About the role
Applied ML Engineer
Location: San Francisco, CA, in-office
Salary: $200K - $350K + 0.25% - 1% equity
Industry: AI / Research
Who You'll Join
A pre-seed AI startup founded two months ago, building a taste layer for AI models. You'll work on teaching models what great looks like across subjective domains: design, writing, personality, and visual style. The team is tiny (currently three people) and well-funded, with clear paths to revenue through partnerships with AI labs and a seed round planned soon.
What You'll Do
- Train reward models, classifiers, and verifiers that judge subjective qualities like design and writing style.
- Design and run frontier evaluations and benchmarks for domains where human taste matters.
- Run post-training experiments on open-source models to test new data formats and techniques like RLHF and DPO.
- Collaborate directly with AI labs and creative experts to design pilots and validate new approaches.
- Own full-stack research pipelines: experiments, training, data, evaluation, and results.
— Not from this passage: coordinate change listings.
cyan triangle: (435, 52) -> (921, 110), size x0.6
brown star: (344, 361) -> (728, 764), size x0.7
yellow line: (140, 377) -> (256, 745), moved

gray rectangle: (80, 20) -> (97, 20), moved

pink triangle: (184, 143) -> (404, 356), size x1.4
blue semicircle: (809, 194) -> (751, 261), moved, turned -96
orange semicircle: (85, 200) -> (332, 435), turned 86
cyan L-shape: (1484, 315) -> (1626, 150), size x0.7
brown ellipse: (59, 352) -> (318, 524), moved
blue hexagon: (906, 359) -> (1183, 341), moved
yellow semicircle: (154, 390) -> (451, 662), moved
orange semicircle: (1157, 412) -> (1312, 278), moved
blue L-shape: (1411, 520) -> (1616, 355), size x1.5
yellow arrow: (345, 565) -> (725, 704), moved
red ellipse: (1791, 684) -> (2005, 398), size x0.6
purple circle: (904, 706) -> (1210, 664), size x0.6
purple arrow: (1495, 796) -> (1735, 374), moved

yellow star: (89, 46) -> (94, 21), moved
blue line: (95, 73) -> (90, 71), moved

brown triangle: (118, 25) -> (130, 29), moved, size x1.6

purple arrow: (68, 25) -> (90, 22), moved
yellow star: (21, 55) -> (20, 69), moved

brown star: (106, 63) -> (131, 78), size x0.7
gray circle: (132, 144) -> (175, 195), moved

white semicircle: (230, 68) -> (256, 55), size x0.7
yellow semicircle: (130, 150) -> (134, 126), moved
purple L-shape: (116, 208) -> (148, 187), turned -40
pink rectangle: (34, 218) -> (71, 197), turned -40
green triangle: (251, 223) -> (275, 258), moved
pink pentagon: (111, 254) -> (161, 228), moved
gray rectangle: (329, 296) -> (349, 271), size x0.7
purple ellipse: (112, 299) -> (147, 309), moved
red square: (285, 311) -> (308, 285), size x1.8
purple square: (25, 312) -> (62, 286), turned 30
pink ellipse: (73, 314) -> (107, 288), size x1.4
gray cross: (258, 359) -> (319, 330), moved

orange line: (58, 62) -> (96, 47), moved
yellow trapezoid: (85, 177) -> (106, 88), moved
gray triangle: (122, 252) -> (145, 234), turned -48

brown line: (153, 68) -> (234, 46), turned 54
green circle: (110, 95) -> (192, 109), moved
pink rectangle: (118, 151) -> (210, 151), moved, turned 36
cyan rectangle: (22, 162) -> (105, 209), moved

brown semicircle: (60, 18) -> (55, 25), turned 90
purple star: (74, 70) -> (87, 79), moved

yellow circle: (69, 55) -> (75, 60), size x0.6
- Publish blogs and whitepapers on your findings.
Who You Are
- Two or more years training models in production or research settings, especially post-training and fine-tuning work.
- Hands-on experience with LLMs and diffusion or multimodal models. Pure classical ML is not enough.
- Comfortable moving fast through ambiguity. You think like a researcher but ship like an engineer.
- Excited about the problem itself: you care about taste, design, creativity, and reducing AI slop.
- Experience at startups or data companies (Scale, Snorkel, etc.). Big tech or purely academic backgrounds rarely adapt here.
- Bonus: Personal passion for a creative field like writing, design, art, or fashion strengthens your fit.
Tech Stack
Python, PyTorch, LLMs, image models, multimodal models, RLHF, DPO, video models, post-training techniques, data annotation tools.
Why You'll Thrive
- You join at the inflection point. The team is tiny, equity is meaningful, and you shape the research direction entirely.
- The problem is intellectually novel. Most AI labs ignore subjective domains. You're solving that.
- Culture is collaborative and low-ego. Founders came from search and design backgrounds, not cutthroat big tech. A taste stipend covers museums and design courses.
- Work is fast-moving but not toxic. Cycles range from one week for quick post-training runs to quarterly for deeper research, with frequent publishing and customer feedback.
- Clear growth path. Two engineers hired, seed round coming soon, and plans to hire four more roles this year.